Oui ! On enterre vite les gens par ici, on a peur du désordre !
Au loin, comme une forêt vierge, le bord de la forêt me donne cette impression à l’arrêt (la fin, la terminaison) du champ au loin où la forêt reprend…
Où la forêt est privée, là !
Privée ! Privée de quoi ?
Aaah si ! Vous ne connaissez pas les mœurs locales. Nous disions de la forêt qu’elle est privée, en effet, à certains endroits, et domaniale à d’autres ; ce qu’on appelle les domaines, c’est une propriété commune à la société où sévit cette forêt, dans le territoire où elle est implantée, elle est domaniale, elle est partagée de tous, (surveillée) par le garde forestier qui gère le moindre arbre, qui dit « celui-là, on le coupera demain… ou plus tard… ou jamais ! » Qui permet ces marquages que l’on fait dessus, comme sur du bétail, comme sur des esclaves, comme dans des troupeaux, on identifie la bête, celle qui ira à l’abattage, celle qui restera dans le troupeau ? C’est comme ça que ça se passe ici et ailleurs ; dans ce territoire, tout est assez organisé malgré que l’on fasse toujours quelques découpes en douce, sans avertir quiconque, on cache des trésors ; nous allons d’ailleurs passer auprès d’un de ceux-là, j’y ai vu quelque deux pattes y rechercher la petite boîte où ils auraient mis quelques substances à cacher, à moins que ce soit un véritable trésor, quelques pièces en or, à moins que ce soit quelques monnaies fiduciaires, on ne sait, on ne sait ! J’ai tenté de rechercher là où ils avaient pioché, je n’ai rien trouvé, peut-être l’avaient-ils déplacé, leur secret, leur trésor…

18’22
Ah ! nous arrivons dans la zone torturée où les roulements des machines se voient sur le chemin, dans les anfractuosités du sol où la terre est humide encore. Et dans cette trouée que l’on a dégagée, un chemin qui il y a quelque temps était barré de quelques barbelés où l’on vous interdisait d’y entrer, on voit encore aux abords ces barbelés délaissés enroulés sur eux-mêmes, prêts à rebarrer le chemin ; sous l’arbre où il est marqué « chasse gardée ! propriété privée ! défense d’entrée ! défense de pisser ! défense d’éructer ! défense de médire ! défense de tout ! » Ils ont quels droits ces gens-là, à vous défendre le passage (si hardiment) ?
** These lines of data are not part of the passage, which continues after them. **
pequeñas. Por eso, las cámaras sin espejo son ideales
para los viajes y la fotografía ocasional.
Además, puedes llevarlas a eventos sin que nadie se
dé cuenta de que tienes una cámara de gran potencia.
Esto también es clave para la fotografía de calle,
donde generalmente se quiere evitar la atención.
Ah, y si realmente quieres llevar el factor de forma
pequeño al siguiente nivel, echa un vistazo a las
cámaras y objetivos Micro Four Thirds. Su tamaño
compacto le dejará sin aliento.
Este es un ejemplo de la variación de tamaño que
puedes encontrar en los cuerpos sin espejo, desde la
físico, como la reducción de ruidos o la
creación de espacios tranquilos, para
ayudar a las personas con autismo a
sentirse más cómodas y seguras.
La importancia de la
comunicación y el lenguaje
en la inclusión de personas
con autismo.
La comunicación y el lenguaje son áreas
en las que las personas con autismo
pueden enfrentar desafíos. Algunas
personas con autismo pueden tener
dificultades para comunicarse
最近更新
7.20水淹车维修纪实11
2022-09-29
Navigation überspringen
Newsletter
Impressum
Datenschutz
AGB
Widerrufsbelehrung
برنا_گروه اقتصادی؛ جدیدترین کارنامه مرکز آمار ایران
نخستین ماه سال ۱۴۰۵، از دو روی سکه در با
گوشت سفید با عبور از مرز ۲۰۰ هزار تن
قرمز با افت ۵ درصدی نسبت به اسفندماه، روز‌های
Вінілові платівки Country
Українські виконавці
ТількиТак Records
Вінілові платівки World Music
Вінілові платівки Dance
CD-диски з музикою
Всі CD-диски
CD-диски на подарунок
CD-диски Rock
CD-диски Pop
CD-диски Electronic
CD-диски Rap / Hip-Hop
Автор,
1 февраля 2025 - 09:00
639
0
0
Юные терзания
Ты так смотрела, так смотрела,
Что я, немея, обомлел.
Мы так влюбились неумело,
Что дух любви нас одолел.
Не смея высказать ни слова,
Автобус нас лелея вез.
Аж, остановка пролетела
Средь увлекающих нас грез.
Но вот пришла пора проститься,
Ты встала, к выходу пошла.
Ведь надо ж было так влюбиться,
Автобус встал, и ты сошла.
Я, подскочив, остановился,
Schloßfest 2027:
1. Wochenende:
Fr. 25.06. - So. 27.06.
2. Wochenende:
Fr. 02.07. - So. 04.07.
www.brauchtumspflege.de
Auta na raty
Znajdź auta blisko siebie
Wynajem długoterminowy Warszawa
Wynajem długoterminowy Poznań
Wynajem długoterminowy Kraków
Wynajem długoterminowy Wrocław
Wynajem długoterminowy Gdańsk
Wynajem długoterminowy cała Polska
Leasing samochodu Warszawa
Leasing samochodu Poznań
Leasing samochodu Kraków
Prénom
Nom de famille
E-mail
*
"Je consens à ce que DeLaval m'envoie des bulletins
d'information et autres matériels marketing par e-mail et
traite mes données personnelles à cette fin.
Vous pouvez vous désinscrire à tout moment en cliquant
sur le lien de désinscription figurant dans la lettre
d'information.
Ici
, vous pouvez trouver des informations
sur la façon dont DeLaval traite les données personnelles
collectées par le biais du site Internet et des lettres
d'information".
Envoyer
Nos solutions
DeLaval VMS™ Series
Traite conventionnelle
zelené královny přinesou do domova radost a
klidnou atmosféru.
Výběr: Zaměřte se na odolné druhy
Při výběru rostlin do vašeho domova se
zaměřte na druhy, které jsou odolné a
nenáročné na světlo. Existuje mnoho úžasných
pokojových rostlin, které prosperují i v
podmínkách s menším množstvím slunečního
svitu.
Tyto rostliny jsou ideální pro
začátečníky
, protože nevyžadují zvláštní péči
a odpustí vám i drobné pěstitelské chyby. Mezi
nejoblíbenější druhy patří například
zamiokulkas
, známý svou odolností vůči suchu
Oh, ils le prennent, le droit ; ils l’accaparent, le droit !
Vous n’en avez pas assez, vous n’en avez pas assez de médire, de médire, toujours médire ?
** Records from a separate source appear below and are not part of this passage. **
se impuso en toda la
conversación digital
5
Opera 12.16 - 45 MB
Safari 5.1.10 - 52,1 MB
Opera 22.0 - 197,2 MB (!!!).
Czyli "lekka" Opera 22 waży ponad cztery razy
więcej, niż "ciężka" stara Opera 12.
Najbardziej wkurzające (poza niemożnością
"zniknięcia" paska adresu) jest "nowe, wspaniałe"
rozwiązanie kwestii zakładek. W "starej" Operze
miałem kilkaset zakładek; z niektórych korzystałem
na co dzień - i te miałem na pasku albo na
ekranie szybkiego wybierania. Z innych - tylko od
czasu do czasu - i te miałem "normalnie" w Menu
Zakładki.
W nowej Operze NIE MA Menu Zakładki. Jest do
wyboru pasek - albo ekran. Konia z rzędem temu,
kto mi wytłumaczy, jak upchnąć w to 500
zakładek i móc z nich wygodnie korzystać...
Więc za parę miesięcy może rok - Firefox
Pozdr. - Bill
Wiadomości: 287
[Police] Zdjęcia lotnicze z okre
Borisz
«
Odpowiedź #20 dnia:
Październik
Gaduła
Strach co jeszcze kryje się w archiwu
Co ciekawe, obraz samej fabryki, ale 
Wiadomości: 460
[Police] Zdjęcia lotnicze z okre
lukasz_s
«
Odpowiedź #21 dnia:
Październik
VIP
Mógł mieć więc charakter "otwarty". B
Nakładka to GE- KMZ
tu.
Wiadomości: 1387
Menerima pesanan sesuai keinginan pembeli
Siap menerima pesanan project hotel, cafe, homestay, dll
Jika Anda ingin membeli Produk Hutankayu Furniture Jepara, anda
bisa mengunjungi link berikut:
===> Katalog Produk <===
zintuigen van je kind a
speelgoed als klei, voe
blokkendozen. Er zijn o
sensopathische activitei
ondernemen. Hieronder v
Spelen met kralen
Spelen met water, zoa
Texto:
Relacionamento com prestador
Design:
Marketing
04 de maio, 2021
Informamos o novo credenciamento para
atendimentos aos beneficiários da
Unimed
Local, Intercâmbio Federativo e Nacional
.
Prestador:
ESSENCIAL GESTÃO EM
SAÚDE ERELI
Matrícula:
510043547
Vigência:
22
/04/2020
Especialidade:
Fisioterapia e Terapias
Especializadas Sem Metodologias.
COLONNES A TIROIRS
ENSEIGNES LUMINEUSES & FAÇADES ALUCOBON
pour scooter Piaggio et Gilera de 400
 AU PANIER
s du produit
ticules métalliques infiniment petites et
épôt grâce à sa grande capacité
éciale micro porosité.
Je ne médis pas, je râle ! Je m’offusque ! Je me défoule ! Je vocifère ! Je ne râle pas, je ne maudis pas, je m’indigne de ce que nous sommes ; car voyez-vous, si j’étais né en un autre endroit, à côté de celui où je naquis, peut-être serais-je (devenu) un de ces bûcherons coupant les arbres, sans de plus amples soucis que de compter le nombre de tranchements que j’ai fait (dans la journée), pour voir combien cela va me rapporter. De l’arbre, je m’en foutrais, je ne lui dirai même pas « merci », de permettre ma survie, je protège bien mon tas de bois là à côté, celui qui est devant moi ; en haut, on a mis des bandes (marques) rouges avec cette peinture fluorescente pour (pouvoir) vérifier si l’on ne prendrait pas quelques fagots, en cas de vol.
On se méfie de vous ?
On se méfie de tout !

22’02
La lecture de votre petit message, de votre petite sonorité, va encore être longue, il vous faudra du temps pour la transcrire en quelques écrits, n’en avez-vous pas assez ?
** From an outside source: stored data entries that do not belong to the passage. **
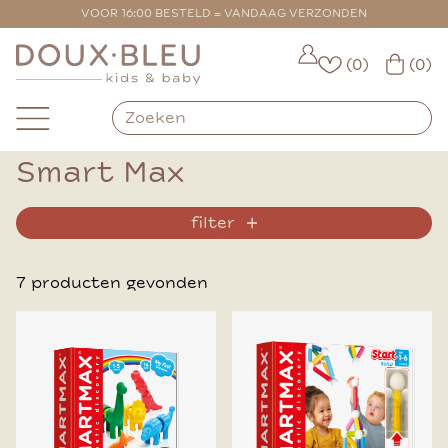
VOOR 16:00 BESTELD = VANDAAG VERZONDEN
(0)
(0)
Smart Max
filter
7 producten gevonden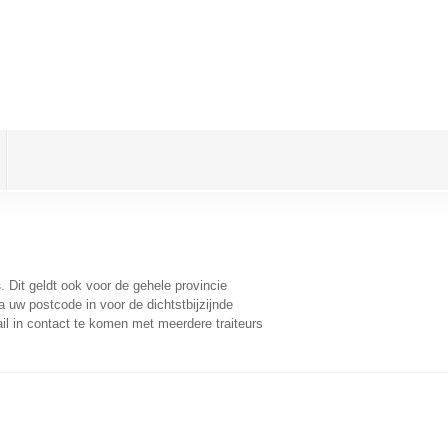
s
. Dit geldt ook voor de gehele provincie
 uw postcode in voor de dichtstbijzijnde
l in contact te komen met meerdere traiteurs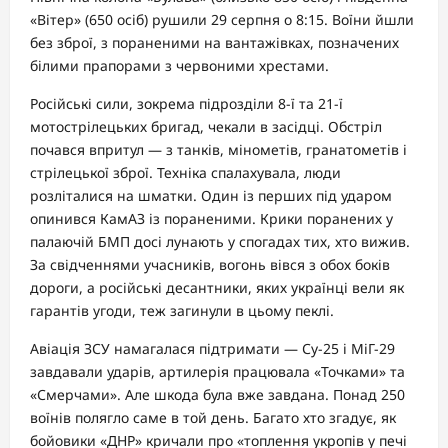
«Вітер» (650 осіб) рушили 29 серпня о 8:15. Воїни йшли
без зброї, з пораненими на вантажівках, позначених
білими прапорами з червоними хрестами.
Російські сили, зокрема підрозділи 8-ї та 21-ї
мотострілецьких бригад, чекали в засідці. Обстріл
почався впритул — з танків, мінометів, гранатометів і
стрілецької зброї. Техніка спалахувала, люди
розліталися на шматки. Один із перших під ударом
опинився КамАЗ із пораненими. Крики поранених у
палаючій БМП досі лунають у спогадах тих, хто вижив.
За свідченнями учасників, вогонь вівся з обох боків
дороги, а російські десантники, яких українці вели як
гарантів угоди, теж загинули в цьому пеклі.
Авіація ЗСУ намагалася підтримати — Су-25 і МіГ-29
завдавали ударів, артилерія працювала «Точками» та
«Смерчами». Але шкода була вже завдана. Понад 250
воїнів полягло саме в той день. Багато хто згадує, як
бойовики «ДНР» кричали про «топлення укропів у печі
Non !… Continuez, encore, encore un peu, voyez les crevasses, les grosses crevasses là, elles sont gênantes pour celui qui marche, surtout quand la terre durcit, on finit par se casser la gueule dans ces trouées béantes, celles conçues par ces machines (exubérantes et) roulantes…
Je m’ennuie, Monsieur !
Ennuyez-vous donc dans la forêt, c’est inadmissible ! Moi, je continue…
Je m’ennuie de vous…
Ah ! je n’y peux rien, si aujourd’hui, je n’ai pas grand-chose à raconter, (c’est que) j’attends que la forêt me parle ; mais voyez-vous, je deviens mièvre quand les oiseaux ne me parlent plus, plus rien ne m’inspire, ils sont mon apport quotidien, je les entends tout le jour sous la fenêtre de mon chez-moi ; ici, tout le monde s’est tu… C’est le calme dans le vent, alors que la semaine dernière c’était encore vociférant de chants ininterrompus… Oui, chacun a trouvé sa chacune, on s’occupe de la préparation du nid, c’est comme chez nous vous savez, il y a le temps des jeunesses où nous dansions, nous nous amusions tant, nous vociférions-nous aussi, dans la rue, le soir en sortant des édifices où l’on dansait tant ; maintenant, nous préparons le nid de nos enfants, nous dissertons gentiment, nous nous accouplons de-ci de-là, pour préparer la venue de l’œuf triomphant ! Voilà ce qui se passe, voilà ce silence ! Eh, le vent recouvre les quelques bruissements qui restaient, il menace, il surveille, pour qu’aucun intrus ne passe… Il est au courant de tout, le vent ; ce n’est pas qu’un mouvement d’air, il déplace en permanence des informations invisibles contenues dans les petites bactéries (ces micro-organismes) qui se déplacent avec lui, que vous respirez tout le jour, toute la nuit. Dans le vent, il se raconte de drôle d’air, vous savez ? Il n’est pas neutre le vent, il en sait des choses, il en a vu des terres ! La moindre de ses molécules, celle que vous respirez, recrachez aussitôt, a voyagé éternellement (sempiternellement) pour se disloquer, un jour peut-être, dans quelques éructements de la terre, dans des bruits divers ; certaines ont fait le tour de la terre, même, elles reviennent par là où elles commencèrent leurs existences…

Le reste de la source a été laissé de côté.